Thu. Jun 11th, 2026

Shell and QatarEnergy have recorded their most technically promising exploration result yet in Namibia’s Orange Basin, with the Merlin-1X well delivering light oil with strong reservoir quality and limited associated gas — a combination the industry regards as commercially favourable and one that meaningfully advances the commercialisation case for the PEL 0039 licence block.

The Merlin-1X well was spudded on April 8, 2026, and is the tenth well drilled within PEL 0039, which is operated by Shell. It successfully penetrated the Coniacian play and returned results that stood apart from the nine wells that preceded it in the licence. QatarEnergy described the outcome as delivering ‘the most promising subsurface results to date’ in the block.

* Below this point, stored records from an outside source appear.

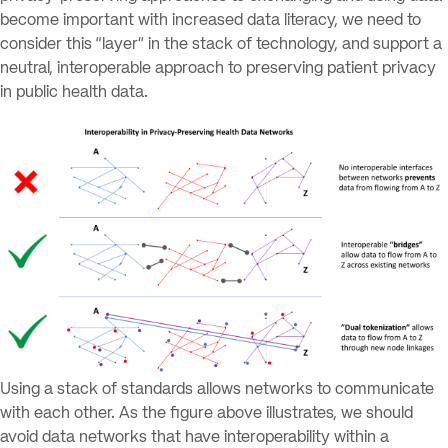
become important with increased data literacy, we need to
consider this “layer” in the stack of technology, and support a
neutral, interoperable approach to preserving patient privacy
in public health data.
Using a stack of standards allows networks to communicate
with each other. As the figure above illustrates, we should
avoid data networks that have interoperability within a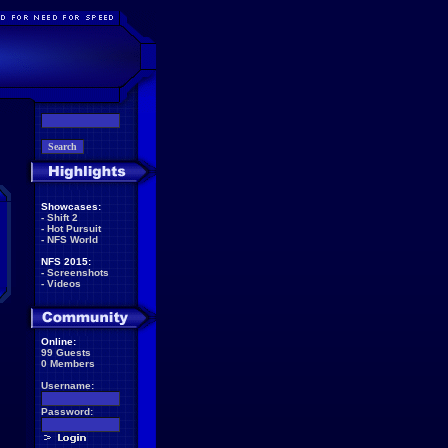
Showcases:
-
Shift 2
-
Hot Pursuit
-
NFS World
NFS 2015:
-
Screenshots
-
Videos
Online:
99 Guests
0 Members
Username:
Password: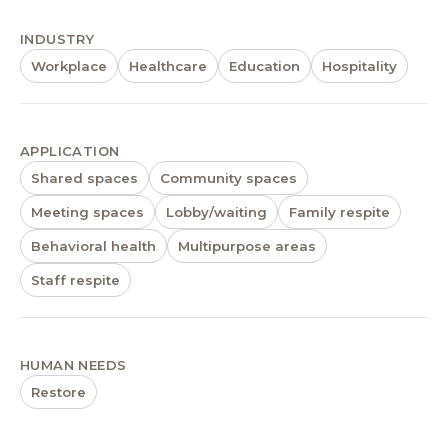
INDUSTRY
Workplace
Healthcare
Education
Hospitality
APPLICATION
Shared spaces
Community spaces
Meeting spaces
Lobby/waiting
Family respite
Behavioral health
Multipurpose areas
Staff respite
HUMAN NEEDS
Restore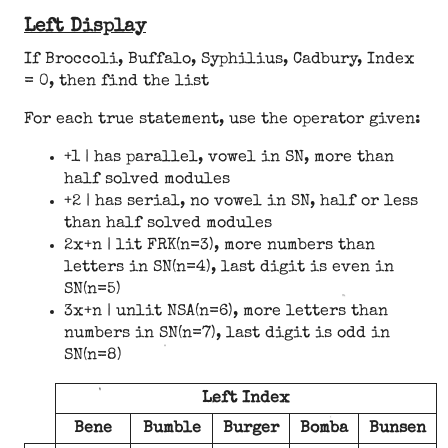
Left Display
If Broccoli, Buffalo, Syphilius, Cadbury, Index
= 0, then find the list
For each true statement, use the operator given:
+1 | has parallel, vowel in SN, more than
half solved modules
+2 | has serial, no vowel in SN, half or less
than half solved modules
2x+n | lit FRK(n=3), more numbers than
letters in SN(n=4), last digit is even in
SN(n=5)
3x+n | unlit NSA(n=6), more letters than
numbers in SN(n=7), last digit is odd in
SN(n=8)
Left Index
Bene
Bumble
Burger
Bomba
Bunsen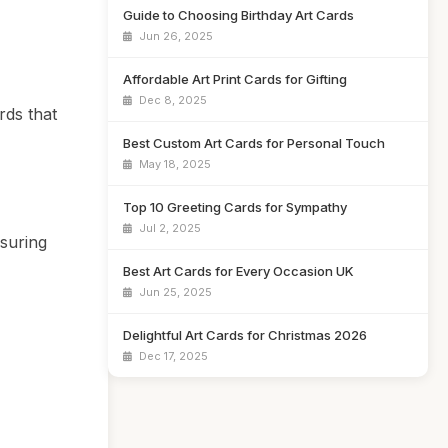
Guide to Choosing Birthday Art Cards
Jun 26, 2025
Affordable Art Print Cards for Gifting
Dec 8, 2025
rds that
Best Custom Art Cards for Personal Touch
May 18, 2025
Top 10 Greeting Cards for Sympathy
Jul 2, 2025
suring
Best Art Cards for Every Occasion UK
Jun 25, 2025
Delightful Art Cards for Christmas 2026
Dec 17, 2025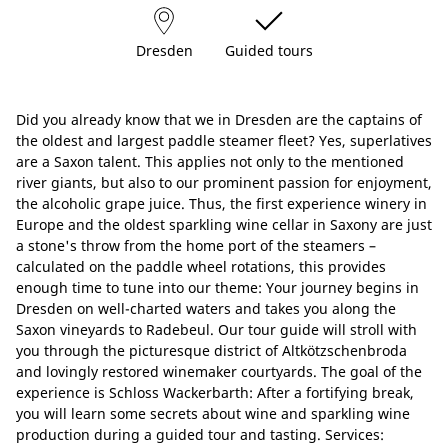
Dresden
Guided tours
Did you already know that we in Dresden are the captains of
the oldest and largest paddle steamer fleet? Yes, superlatives
are a Saxon talent. This applies not only to the mentioned
river giants, but also to our prominent passion for enjoyment,
the alcoholic grape juice. Thus, the first experience winery in
Europe and the oldest sparkling wine cellar in Saxony are just
a stone's throw from the home port of the steamers –
calculated on the paddle wheel rotations, this provides
enough time to tune into our theme: Your journey begins in
Dresden on well-charted waters and takes you along the
Saxon vineyards to Radebeul. Our tour guide will stroll with
you through the picturesque district of Altkötzschenbroda
and lovingly restored winemaker courtyards. The goal of the
experience is Schloss Wackerbarth: After a fortifying break,
you will learn some secrets about wine and sparkling wine
production during a guided tour and tasting. Services: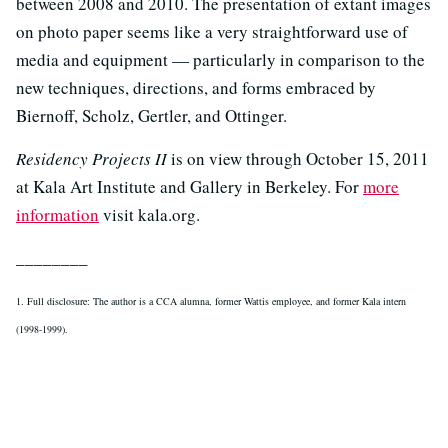
between 2008 and 2010. The presentation of extant images
on photo paper seems like a very straightforward use of
media and equipment — particularly in comparison to the
new techniques, directions, and forms embraced by
Biernoff, Scholz, Gertler, and Ottinger.
Residency Projects II
is on view through October 15, 2011
at Kala Art Institute and Gallery in Berkeley. For
more
information
visit kala.org.
________
1. Full disclosure: The author is a CCA alumna, former Wattis employee, and former Kala intern
(1998-1999).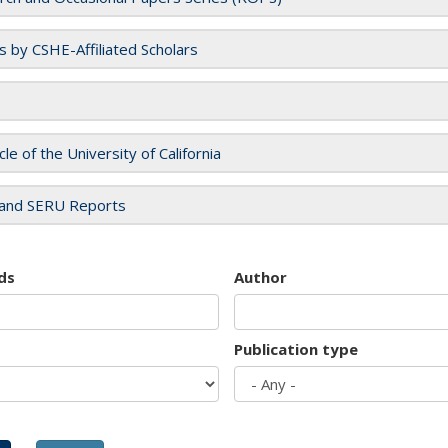
es by CSHE-Affiliated Scholars
cle of the University of California
and SERU Reports
ds
Author
Publication type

Saad Sherida Al-Kaabi, Qatar’s Minister of State for Energy Affairs and President and CEO of QatarEnergy, described the significance in terms of the broader basin narrative: ‘We are pleased with this discovery, which follows three earlier discovery announcements in Namibia. These results represent a significant step that further strengthens confidence in the Orange Basin as an emerging world-class hydrocarbon province.’ QatarEnergy holds interests in four Namibian offshore licences — PEL 0039 (45%), PEL 0056 (35.25%), PEL 0091 (33.03%), and PEL 0090 (27.5%) — covering a combined area of approximately 34,000 square kilometres.

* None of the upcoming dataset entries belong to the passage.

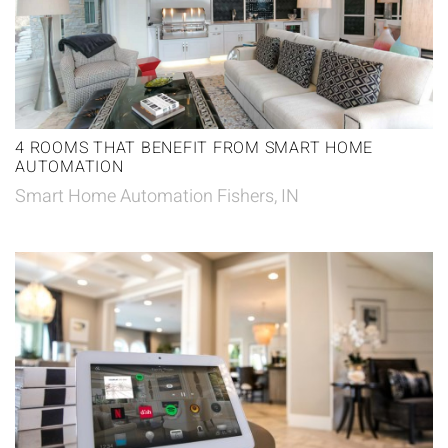
4 ROOMS THAT BENEFIT FROM SMART HOME
AUTOMATION
Smart Home Automation Fishers, IN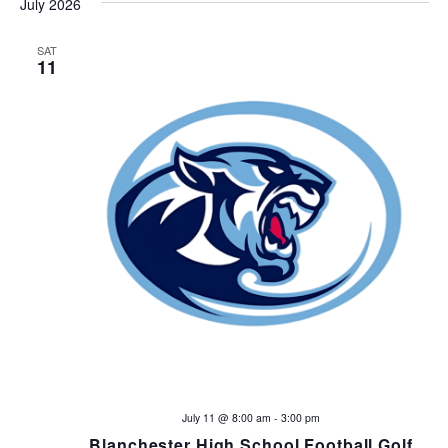
n
July 2026
SAT
11
July 11 @ 8:00 am
-
3:00 pm
Blanchester High School Football Golf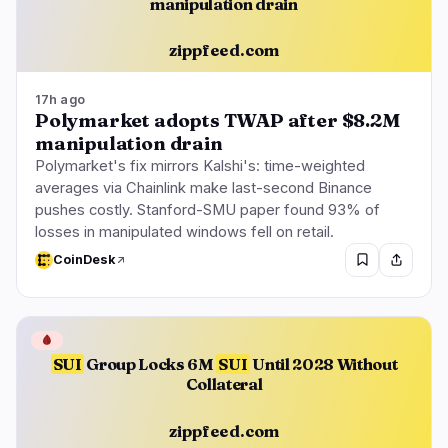
manipulation drain
zippfeed.com
17h ago
Polymarket adopts TWAP after $8.2M
manipulation drain
Polymarket's fix mirrors Kalshi's: time-weighted
averages via Chainlink make last-second Binance
pushes costly. Stanford-SMU paper found 93% of
losses in manipulated windows fell on retail.
CoinDesk
🩸
SUI
Group Locks 6M
SUI
Until 2028 Without
Collateral
zippfeed.com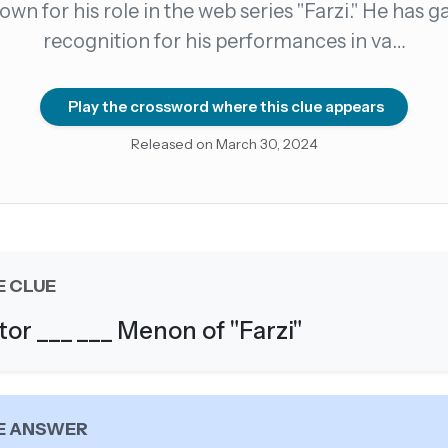
nown for his role in the web series "Farzi." He has g
recognition for his performances in va…
count →
el anytime
EMAIL ADDRESS
Play the crossword where this clue appears
Released on March 30, 2024
Forgot password?
E CLUE
tor ___ ___ Menon of "Farzi"
E ANSWER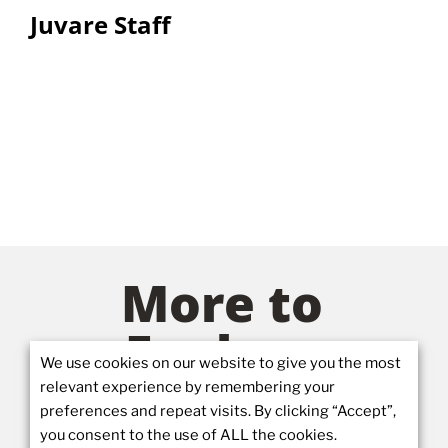
Juvare Staff
More to
Explore
We use cookies on our website to give you the most
relevant experience by remembering your
preferences and repeat visits. By clicking “Accept”,
you consent to the use of ALL the cookies.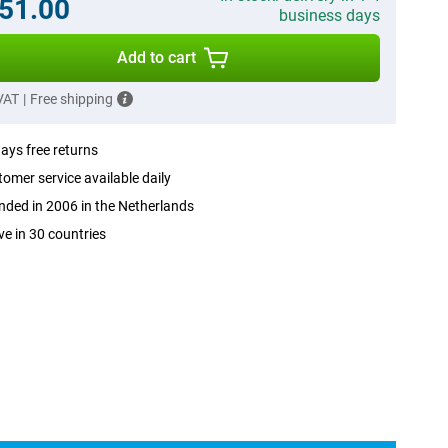
51.00
business days
Add to cart
 VAT
|
Free shipping
ays free returns
omer service available daily
ded in 2006 in the Netherlands
ve in 30 countries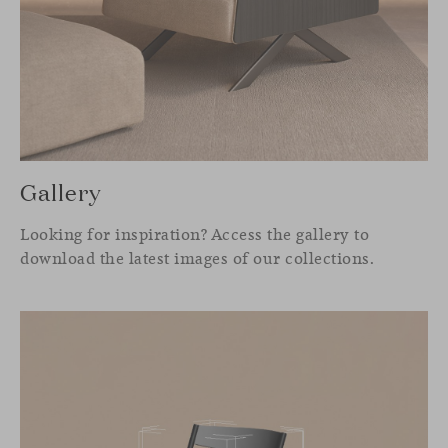
Gallery
Looking for inspiration? Access the gallery to
download the latest images of our collections.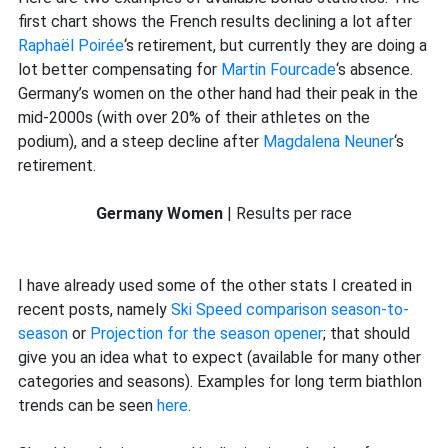
first chart shows the French results declining a lot after
Raphaël Poirée
‘s retirement, but currently they are doing a
lot better compensating for
Martin Fourcade
‘s absence.
Germany’s women on the other hand had their peak in the
mid-2000s (with over 20% of their athletes on the
podium), and a steep decline after
Magdalena Neuner
‘s
retirement.
Germany Women
| Results per race
I have already used some of the other stats I created in
recent posts, namely
Ski Speed comparison season-to-
season
or
Projection for the season opener
; that should
give you an idea what to expect (available for many other
categories and seasons). Examples for long term biathlon
trends can be seen
here
.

Shell’s Executive Vice President for Exploration, Eugene Okpere, said the results deepen the company’s read on the basin and support continued evaluation of commercial potential across the licence. He described Shell’s approach as ‘disciplined’ and ‘data-led’ — calibrated to establish commerciality before committing to development capital at scale. Further drilling in 2026 is under active consideration as part of a broader appraisal programme.

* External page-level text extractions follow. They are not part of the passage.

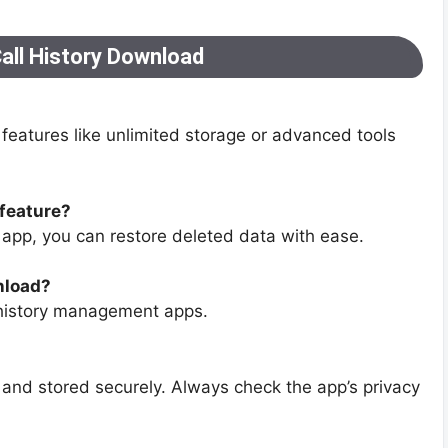
all History Download
features like unlimited storage or advanced tools
 feature?
e app, you can restore deleted data with ease.
nload?
 history management apps.
and stored securely. Always check the app’s privacy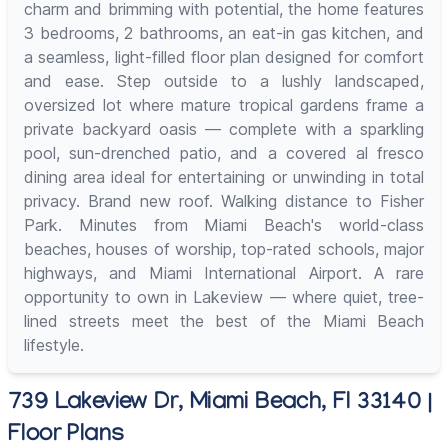
charm and brimming with potential, the home features
3 bedrooms, 2 bathrooms, an eat-in gas kitchen, and
a seamless, light-filled floor plan designed for comfort
and ease. Step outside to a lushly landscaped,
oversized lot where mature tropical gardens frame a
private backyard oasis — complete with a sparkling
pool, sun-drenched patio, and a covered al fresco
dining area ideal for entertaining or unwinding in total
privacy. Brand new roof. Walking distance to Fisher
Park. Minutes from Miami Beach's world-class
beaches, houses of worship, top-rated schools, major
highways, and Miami International Airport. A rare
opportunity to own in Lakeview — where quiet, tree-
lined streets meet the best of the Miami Beach
lifestyle.
739 Lakeview Dr, Miami Beach, Fl 33140 |
Floor Plans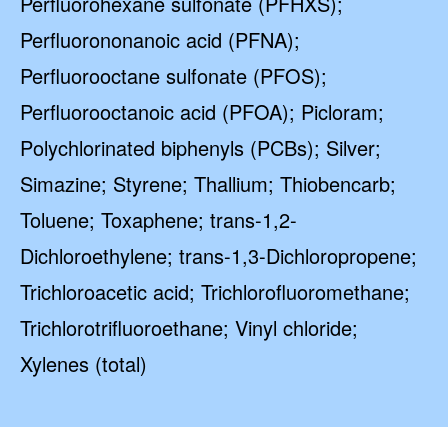
Perfluorohexane sulfonate (PFHXS);
Perfluorononanoic acid (PFNA);
Perfluorooctane sulfonate (PFOS);
Perfluorooctanoic acid (PFOA); Picloram;
Polychlorinated biphenyls (PCBs); Silver;
Simazine; Styrene; Thallium; Thiobencarb;
Toluene; Toxaphene; trans-1,2-
Dichloroethylene; trans-1,3-Dichloropropene;
Trichloroacetic acid; Trichlorofluoromethane;
Trichlorotrifluoroethane; Vinyl chloride;
Xylenes (total)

The Orange Basin’s transformation from frontier territory to global upstream hotspot since 2022 has been driven by a succession of significant discoveries — TotalEnergies’ giant Venus find, Galp’s Mopane accumulation, and a string of QatarEnergy-partnered hits including Graff-1 and Jonker-1X. Estimated discovered resources in the basin now run into the billions of barrels. Some analysts have drawn comparisons to the early chapters of the Guyana-Suriname story, where a similar sequence of exploration success eventually unlocked one of the decade’s defining deepwater development programmes.

For Namibia, the stakes are transformational. NAMCOR is actively promoting further licensing and preparing infrastructure while the government works to ensure that the country captures long-term national benefit from what could become a generation-defining industry. With first oil from projects like Venus potentially targeted for the 2029 to 2030 timeframe, the Orange Basin is moving — methodically, but unmistakably — from exploration promise toward development reality.